Sahabat Ummi, jika kita bicara tentang anak, nama ibu pasti dibawa-bawa. Apalagi kalau anak sudah membuat ulah, memecahkan kaca jendela tetangga, cabut dari sekolah, nongkrong sampai larut malam di luar rumah, dan lain-lain. Saat itu terjadi kita akan berteriak, “Ibunya mana, nih? Bisa enggak sih, mengurus anak?”
Hal ini karena dogma yang berkembang di masyarakat, “ibu madrasah pertama seorang anak”. Ini benar, tidak diragukan lagi. Pertanyaannya, peran ayah bagaimana? Padahal, layaknya madrasah, proses belajar tidak akan berjalan sukses kalau tidak ada kepala sekolahnya. Itulah kenapa ungkapan di atas mestinya berbunyi “Ibu madrasah pertama seorang anak, dan ayah adalah kepala sekolahnya”. Nah, ini lebih adil. Masing-masing punya peran. Ayah jadi tahu, sebagai kepala sekolah di madrasah—yang namanya ibu, ia yang akan menentukan kesuksesan anaknya di masa depan.
Kondisi saat ini, banyak “madrasah” yang tak punya “kepala sekolah”. Sebab, ayah yang seharusnya menjalankan tugas ini tak paham perannya.
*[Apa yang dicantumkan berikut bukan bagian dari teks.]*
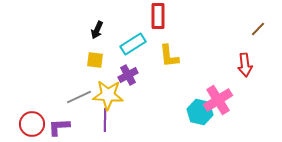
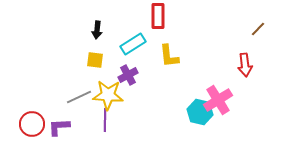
black arrow: rotated 18 degrees counterclockwise
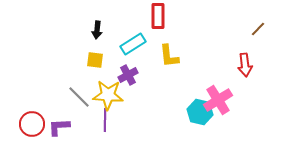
gray line: rotated 70 degrees clockwise
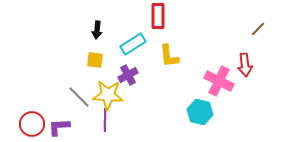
pink cross: moved 1 px right, 19 px up; rotated 32 degrees counterclockwise
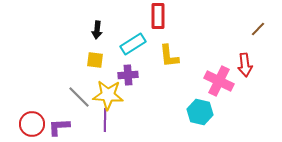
purple cross: rotated 24 degrees clockwise
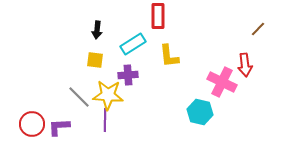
pink cross: moved 3 px right, 1 px down
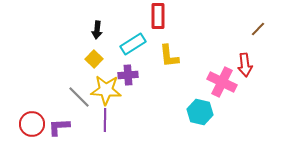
yellow square: moved 1 px left, 1 px up; rotated 36 degrees clockwise
yellow star: moved 2 px left, 5 px up
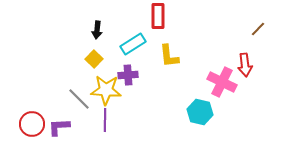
gray line: moved 2 px down
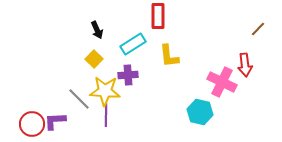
black arrow: rotated 30 degrees counterclockwise
yellow star: moved 1 px left, 1 px down
purple line: moved 1 px right, 5 px up
purple L-shape: moved 4 px left, 6 px up
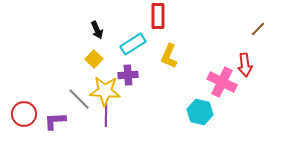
yellow L-shape: rotated 30 degrees clockwise
red circle: moved 8 px left, 10 px up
Jadilah ibu mengurus anak seorang diri tanpa orientasi, arahan, dan bimbingan dari “kepala sekolah”. Sehingga, mengasuh anak sekadar menghabiskan waktu, seraya berkeluh, “Mengasuh anak kok, susah banget, ya?” Kalau dihadapkan pada keluhan ini, biasanya saya menjawab, “Iya, mengasuh anak memang susah sebab hadiahnya adalah surga. Kalau mengasuh anak itu mudah, maka hadiahnya cumavoucher pulsa.”
Jadi, sudah semestinya ayah menjalankan fungsinya di dalam rumah. Minimal ada 4 tugas “kepala sekolah” yang menjadi tanggung jawab ayah demi terwujudnya kualitas anak yang unggul, yaitu:
Membuat suasana aman dan nyaman sekolah
Menentukan visi dan misi
Melakukan evaluasi
Menegakkan aturan
Keempat hal inilah yang sejatinya harus ditunaikan oleh ayah sebagai bentuk kepedulian terhadap anak. Anak sebagai siswa didik merasakan kehadiran ayah sang kepala sekolah yang mengurus pertumbuhan mereka, baik secara fisik, psikis maupun spiritual. Begitu juga ibu, memiliki pemandu yang mengarahkan tercapainya tujuan pengasuhan. Ibu tak merasa dibiarkan seorang diri mengurus anak. Itulah kenapa, jika ayah hanya mengurusi masalah fisik rumah semisal genteng bocor, TV rusak, lampu mati, sejatinya bukanlah ayah kepala sekolah. Ia lebih tepat disebut ayah marbot atau penjaga sekolah!
Maka, wahai para Ayah, mari tingkatkan derajat diri menjadi ayah kepala sekolah.
Kita urai tugas pertama ayah sebagai kepala sekolah, yaitu membuat suasana sekolah aman dan nyaman. Kriteria utama sekolah yang baik adalah aman dan nyaman. Sekolah yang siswanya betah berlama-lama di dalamnya, fokus dalam belajar. Tidak suka nongkrong di luar, apalagi mencoba untuk kabur.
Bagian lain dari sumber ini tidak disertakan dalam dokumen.